Health Care

Two years on, assessing the Affordable Health Care Act's impact on PA

Dr. Ian Paul, a pediatrician at Penn State Hershey Children's Hospital, works on a diagnosis.

Dr. Ian Paul, a pediatrician at Penn State Hershey Children's Hospital, works on a diagnosis.

For years, Jim Thornton felt his blood pressure rise in alarming tandem with his family’s health insurance premiums. From $1,200 in the early 2000s, the Thorntons’ monthly bill skyrocketed to more than $2,600, even after he dropped his children from the plan. “It just kept going up and up, and it was a trap – take it or leave it,” recalled the freelance writer, 64.
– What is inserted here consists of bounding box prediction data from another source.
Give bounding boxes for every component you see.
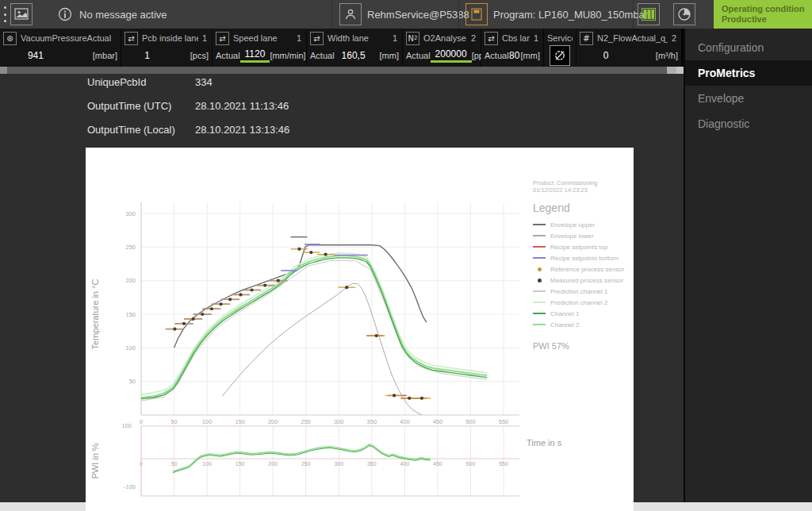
measured-process-sensor xyxy=(263,283,266,286)
svg-text:150: 150 xyxy=(125,311,136,318)
series-envelope-upper xyxy=(174,245,427,348)
svg-text:250: 250 xyxy=(301,418,311,425)
screen-icon[interactable] xyxy=(10,3,33,25)
machine-zones-icon[interactable] xyxy=(638,3,660,25)
svg-text:550: 550 xyxy=(499,461,508,467)
conveyor-icon: ⇄ xyxy=(485,32,498,45)
tile-label: Width lane xyxy=(327,33,369,43)
info-row-outputtime-utc-: OutputTime (UTC)28.10.2021 11:13:46 xyxy=(87,100,289,112)
svg-text:350: 350 xyxy=(367,418,377,425)
sidebar-item-diagnostic[interactable]: Diagnostic xyxy=(685,111,812,136)
tile-index: 1 xyxy=(393,33,399,43)
tile-unit: [mbar] xyxy=(93,51,117,60)
tile-index: 2 xyxy=(471,33,477,43)
tile-label: Pcb inside lane xyxy=(142,33,198,43)
svg-text:PWI in %: PWI in % xyxy=(90,443,100,478)
legend-entry-reference-process-sensor: Reference process sensor xyxy=(533,263,632,275)
legend-entry-envelope-lower: Envelope lower xyxy=(533,230,632,241)
svg-text:500: 500 xyxy=(466,461,476,467)
svg-text:Time in s: Time in s xyxy=(527,438,562,448)
measured-process-sensor xyxy=(182,322,186,325)
app-root: No message active RehmService@P5388 Prog… xyxy=(0,0,812,511)
measured-process-sensor xyxy=(408,397,411,400)
legend-title: Legend xyxy=(533,202,632,214)
measured-process-sensor xyxy=(277,279,280,282)
tile-index: 1 xyxy=(202,33,209,43)
legend-label: Reference process sensor xyxy=(550,266,624,273)
tile-pcb-inside-lane[interactable]: ⇄Pcb inside lane11[pcs] xyxy=(121,29,212,67)
tile-service[interactable]: Service xyxy=(544,29,576,67)
product-annotation: Product: Commissioning xyxy=(533,179,632,186)
legend-swatch xyxy=(533,224,546,225)
measured-process-sensor xyxy=(297,248,301,251)
legend-entry-prediction-channel-2: Prediction channel 2 xyxy=(533,297,632,308)
menu-dots-icon[interactable] xyxy=(2,6,7,22)
vacuum-icon: ⊛ xyxy=(3,32,17,45)
sidebar-item-envelope[interactable]: Envelope xyxy=(685,86,812,111)
fan-icon[interactable] xyxy=(673,3,695,25)
legend-swatch xyxy=(533,257,546,259)
svg-text:50: 50 xyxy=(171,461,178,467)
scroll-left-button[interactable] xyxy=(0,67,7,74)
svg-text:50: 50 xyxy=(129,378,136,385)
tile-n2-flowactual-q-h[interactable]: #N2_FlowActual_q_h20[m³/h] xyxy=(576,29,681,67)
svg-text:250: 250 xyxy=(301,461,311,467)
message-text: No message active xyxy=(79,0,167,29)
svg-text:300: 300 xyxy=(125,210,136,217)
legend-swatch xyxy=(533,246,546,248)
tile-width-lane[interactable]: ⇄Width lane1Actual160,5[mm] xyxy=(307,29,402,67)
tile-label: N2_FlowActual_q_h xyxy=(597,33,668,43)
fan-blade-icon xyxy=(677,7,691,21)
tile-unit: [pcs] xyxy=(190,51,209,60)
info-row-outputtime-local-: OutputTime (Local)28.10.2021 13:13:46 xyxy=(87,124,289,136)
measured-process-sensor xyxy=(375,334,378,337)
document-icon xyxy=(471,8,482,21)
chart-legend: Product: Commissioning 01/12/2022 14:23:… xyxy=(533,179,632,351)
sidebar-item-prometrics[interactable]: ProMetrics xyxy=(685,60,812,86)
tile-value: 1120 xyxy=(240,48,270,63)
legend-swatch xyxy=(533,235,546,236)
legend-label: Prediction channel 1 xyxy=(550,288,608,295)
actual-label: Actual xyxy=(216,51,240,60)
svg-text:200: 200 xyxy=(268,418,278,425)
tile-value: 0 xyxy=(603,50,609,61)
tile-value: 200000 xyxy=(431,48,472,63)
sidebar: ConfigurationProMetricsEnvelopeDiagnosti… xyxy=(684,29,812,502)
tile-index: 1 xyxy=(534,33,540,43)
legend-label: Channel 2 xyxy=(550,321,579,328)
horizontal-scrollbar[interactable] xyxy=(0,67,684,74)
hash-icon: # xyxy=(580,32,593,45)
tile-speed-lane[interactable]: ⇄Speed lane1Actual1120[mm/min] xyxy=(213,29,306,67)
svg-text:450: 450 xyxy=(433,418,443,425)
parameter-tiles: ⊛VacuumPressureActual941[mbar]⇄Pcb insid… xyxy=(0,29,684,67)
series-channel-2 xyxy=(141,256,487,398)
tile-cbs-lane[interactable]: ⇄Cbs lane1Actual80[mm] xyxy=(481,29,543,67)
svg-text:450: 450 xyxy=(433,461,442,467)
tile-vacuumpressureactual[interactable]: ⊛VacuumPressureActual941[mbar] xyxy=(0,29,121,67)
series-prediction-channel-1 xyxy=(141,260,487,401)
program-icon[interactable] xyxy=(465,3,488,25)
sidebar-item-configuration[interactable]: Configuration xyxy=(685,35,812,60)
divider xyxy=(331,0,332,29)
tile-index: 2 xyxy=(672,33,678,43)
svg-text:-100: -100 xyxy=(124,483,136,490)
tile-label: VacuumPressureActual xyxy=(21,33,111,43)
info-icon[interactable] xyxy=(58,7,72,21)
operating-condition-badge: Operating condition Productive xyxy=(714,0,812,29)
series-pwi-channel-2 xyxy=(173,444,431,471)
info-row-uniquepcbid: UniquePcbId334 xyxy=(87,76,213,88)
user-icon[interactable] xyxy=(339,3,362,25)
legend-label: Channel 1 xyxy=(550,310,579,317)
service-icon[interactable] xyxy=(550,45,570,66)
legend-label: Prediction channel 2 xyxy=(550,299,608,306)
scroll-right-button[interactable] xyxy=(676,67,684,74)
svg-text:200: 200 xyxy=(125,277,136,284)
info-label: OutputTime (Local) xyxy=(87,124,195,136)
scrollbar-thumb[interactable] xyxy=(7,67,667,74)
timestamp-annotation: 01/12/2022 14:23:23 xyxy=(533,186,632,194)
legend-entry-recipe-setpoints-bottom: Recipe setpoints bottom xyxy=(533,252,632,263)
tile-label: Cbs lane xyxy=(502,33,530,43)
divider xyxy=(633,0,634,29)
legend-entry-measured-process-sensor: Measured process sensor xyxy=(533,275,632,286)
tile-o2analyse[interactable]: N2O2Analyse2Actual200000[ppm] xyxy=(403,29,481,67)
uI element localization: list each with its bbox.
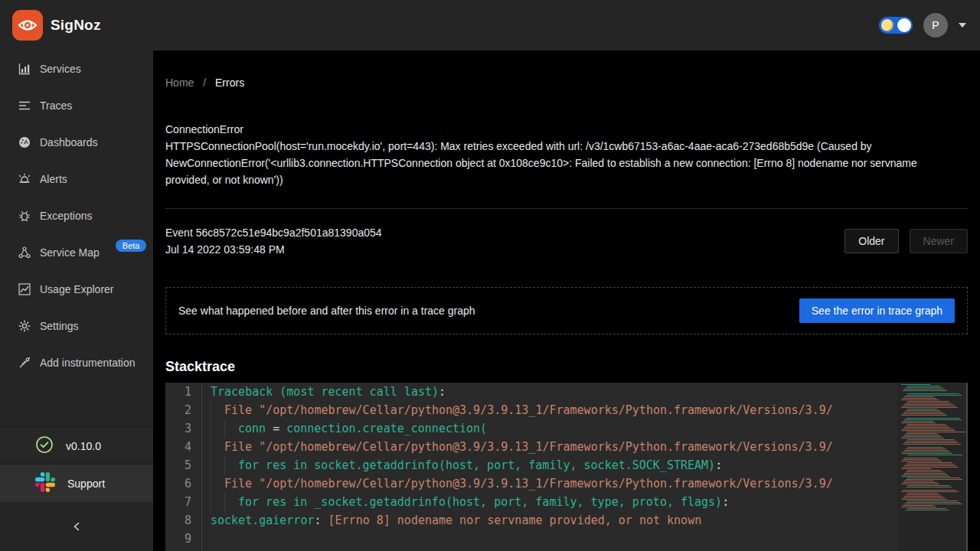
sidebar-item-dashboards[interactable]: Dashboards [0, 124, 153, 161]
code-text: for res in socket.getaddrinfo(host, port… [202, 456, 722, 474]
line-number: 8 [165, 511, 202, 530]
code-text: File "/opt/homebrew/Cellar/python@3.9/3.… [202, 438, 833, 456]
sidebar-item-label: Alerts [40, 173, 67, 185]
sidebar-item-label: Usage Explorer [40, 283, 114, 295]
code-text: During handling of the above exception, … [202, 548, 674, 551]
indent-guide [211, 456, 224, 474]
indent-guide [211, 493, 224, 511]
event-id: Event 56c8572c51e94bc9a2f501a81390a054 [165, 224, 382, 241]
version-row[interactable]: v0.10.0 [0, 427, 153, 464]
line-number: 7 [165, 493, 202, 511]
line-number: 6 [165, 474, 202, 493]
beta-badge: Beta [116, 240, 147, 252]
code-area[interactable]: 1Traceback (most recent call last):2File… [165, 383, 897, 551]
support-row[interactable]: Support [0, 464, 153, 502]
sidebar-item-label: Traces [40, 99, 72, 112]
older-button[interactable]: Older [844, 229, 898, 253]
sidebar-item-usage-explorer[interactable]: Usage Explorer [0, 271, 153, 308]
code-line: 9 [165, 530, 897, 548]
code-line: 8socket.gaierror: [Errno 8] nodename nor… [165, 511, 897, 530]
error-title: ConnectionError [165, 121, 956, 138]
sidebar-item-service-map[interactable]: Service MapBeta [0, 234, 153, 271]
line-number: 1 [165, 383, 202, 401]
breadcrumb: Home / Errors [165, 77, 968, 89]
sidebar-nav: ServicesTracesDashboardsAlertsExceptions… [0, 51, 153, 381]
error-block: ConnectionError HTTPSConnectionPool(host… [165, 121, 956, 188]
sidebar-item-exceptions[interactable]: Exceptions [0, 197, 153, 234]
sidebar-item-label: Exceptions [40, 210, 92, 222]
trace-banner-text: See what happened before and after this … [178, 305, 475, 317]
toggle-knob [897, 18, 911, 32]
moon-icon [881, 19, 893, 31]
line-chart-icon [18, 283, 31, 295]
sidebar-item-traces[interactable]: Traces [0, 87, 153, 124]
theme-toggle[interactable] [879, 17, 913, 34]
brand-name: SigNoz [51, 17, 101, 34]
code-line: 4File "/opt/homebrew/Cellar/python@3.9/3… [165, 438, 897, 456]
indent-guide [211, 419, 224, 438]
sidebar-item-alerts[interactable]: Alerts [0, 161, 153, 197]
main-content: Home / Errors ConnectionError HTTPSConne… [153, 51, 980, 551]
align-left-icon [18, 99, 31, 112]
bug-icon [18, 210, 31, 222]
sidebar-item-label: Settings [40, 320, 79, 332]
see-error-in-trace-graph-button[interactable]: See the error in trace graph [799, 298, 955, 323]
code-text: socket.gaierror: [Errno 8] nodename nor … [202, 511, 701, 530]
sidebar-item-label: Services [40, 63, 81, 75]
indent-guide [224, 493, 238, 511]
code-text: conn = connection.create_connection( [202, 419, 487, 438]
check-circle-icon [35, 435, 54, 456]
stacktrace-heading: Stacktrace [165, 359, 968, 375]
sidebar-item-add-instrumentation[interactable]: Add instrumentation [0, 344, 153, 381]
line-number: 3 [165, 419, 202, 438]
sidebar-item-services[interactable]: Services [0, 51, 153, 87]
event-meta: Event 56c8572c51e94bc9a2f501a81390a054 J… [165, 224, 382, 258]
code-text: for res in _socket.getaddrinfo(host, por… [202, 493, 729, 511]
chevron-left-icon [71, 521, 82, 532]
event-timestamp: Jul 14 2022 03:59:48 PM [165, 241, 382, 258]
newer-button[interactable]: Newer [910, 229, 968, 253]
deployment-icon [18, 246, 31, 259]
indent-guide [211, 474, 224, 493]
code-line: 5for res in socket.getaddrinfo(host, por… [165, 456, 897, 474]
event-row: Event 56c8572c51e94bc9a2f501a81390a054 J… [165, 224, 968, 258]
chevron-down-icon[interactable] [959, 23, 966, 28]
breadcrumb-home-link[interactable]: Home [165, 77, 194, 89]
code-line: 7for res in _socket.getaddrinfo(host, po… [165, 493, 897, 511]
code-text: Traceback (most recent call last): [202, 383, 446, 401]
version-label: v0.10.0 [66, 440, 101, 452]
line-number: 4 [165, 438, 202, 456]
dashboard-icon [18, 136, 31, 148]
line-number: 5 [165, 456, 202, 474]
sidebar-collapse-button[interactable] [0, 502, 153, 551]
instrument-icon [18, 357, 31, 369]
breadcrumb-current: Errors [215, 77, 244, 89]
code-line: 2File "/opt/homebrew/Cellar/python@3.9/3… [165, 401, 897, 419]
topbar: SigNoz P [0, 0, 980, 51]
code-text [202, 530, 211, 548]
line-number: 9 [165, 530, 202, 548]
indent-guide [211, 401, 224, 419]
stacktrace-code-block[interactable]: 1Traceback (most recent call last):2File… [165, 383, 968, 551]
trace-banner: See what happened before and after this … [165, 287, 968, 334]
avatar[interactable]: P [923, 13, 948, 37]
bar-chart-icon [18, 63, 31, 75]
error-message: HTTPSConnectionPool(host='run.mocekdy.io… [165, 138, 956, 188]
sidebar-footer: v0.10.0 Support [0, 427, 153, 551]
sidebar-item-label: Add instrumentation [40, 357, 136, 369]
line-number: 10 [165, 548, 202, 551]
code-minimap[interactable] [897, 383, 968, 551]
slack-icon [35, 472, 55, 494]
code-line: 3conn = connection.create_connection( [165, 419, 897, 438]
sidebar: ServicesTracesDashboardsAlertsExceptions… [0, 51, 153, 551]
code-line: 10During handling of the above exception… [165, 548, 897, 551]
indent-guide [224, 456, 238, 474]
indent-guide [224, 419, 238, 438]
divider [165, 208, 968, 209]
brand[interactable]: SigNoz [12, 10, 101, 41]
sidebar-item-settings[interactable]: Settings [0, 308, 153, 344]
pager: Older Newer [844, 229, 968, 253]
breadcrumb-separator: / [203, 77, 206, 89]
support-label: Support [67, 478, 105, 490]
sidebar-item-label: Dashboards [40, 136, 98, 148]
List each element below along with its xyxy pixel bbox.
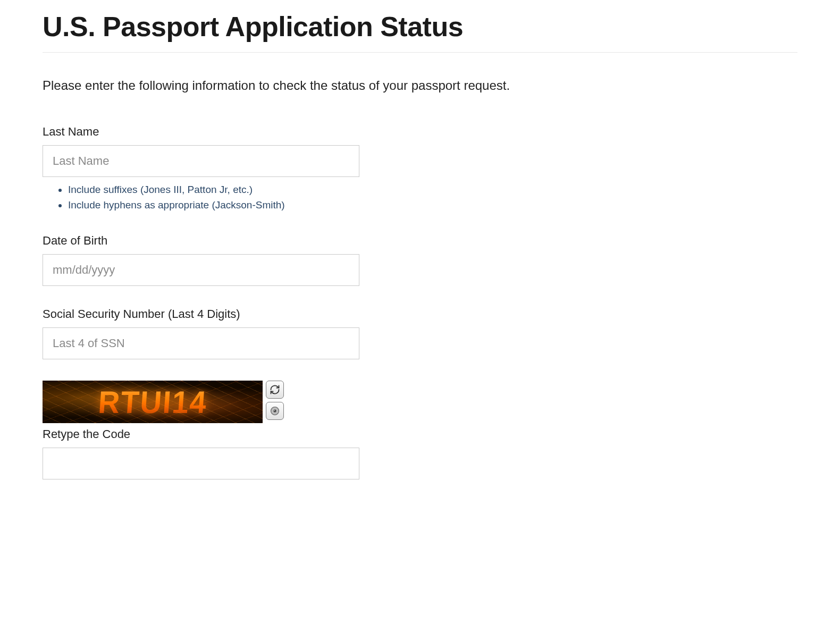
field-captcha: RTUI14 (43, 381, 797, 479)
svg-point-1 (273, 409, 276, 412)
captcha-label: Retype the Code (43, 427, 797, 441)
page-title: U.S. Passport Application Status (43, 11, 797, 43)
dob-label: Date of Birth (43, 234, 797, 248)
captcha-image: RTUI14 (43, 381, 263, 423)
intro-text: Please enter the following information t… (43, 78, 797, 93)
captcha-input[interactable] (43, 448, 359, 479)
ssn-label: Social Security Number (Last 4 Digits) (43, 307, 797, 321)
captcha-refresh-button[interactable] (266, 381, 284, 399)
divider (43, 52, 797, 53)
field-dob: Date of Birth (43, 234, 797, 286)
dob-input[interactable] (43, 254, 359, 286)
last-name-label: Last Name (43, 125, 797, 139)
captcha-audio-button[interactable] (266, 402, 284, 420)
captcha-code-display: RTUI14 (97, 384, 208, 420)
refresh-icon (270, 384, 280, 395)
hint-item: Include suffixes (Jones III, Patton Jr, … (68, 182, 797, 198)
svg-point-2 (274, 410, 275, 411)
hint-item: Include hyphens as appropriate (Jackson-… (68, 198, 797, 213)
audio-icon (270, 406, 280, 416)
field-ssn: Social Security Number (Last 4 Digits) (43, 307, 797, 359)
last-name-hints: Include suffixes (Jones III, Patton Jr, … (68, 182, 797, 213)
last-name-input[interactable] (43, 145, 359, 177)
ssn-input[interactable] (43, 327, 359, 359)
field-last-name: Last Name Include suffixes (Jones III, P… (43, 125, 797, 213)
Thornton, a resident of Ambridge, was on the verge of dropping coverage altogether when the federal health insurance exchanges opened in 2014 as the centerpiece of the Patient Protection and Affordable Care Act, commonly known as the Affordable Care Act (ACA) or “Obamacare.” Thornton cancelled his old insurance, qualified for subsidized coverage under the health care law – and was able to pay his entire annual bill with the $1,300 refund he received for half a month’s coverage under his former plan. “It has been a godsend for us,” he related.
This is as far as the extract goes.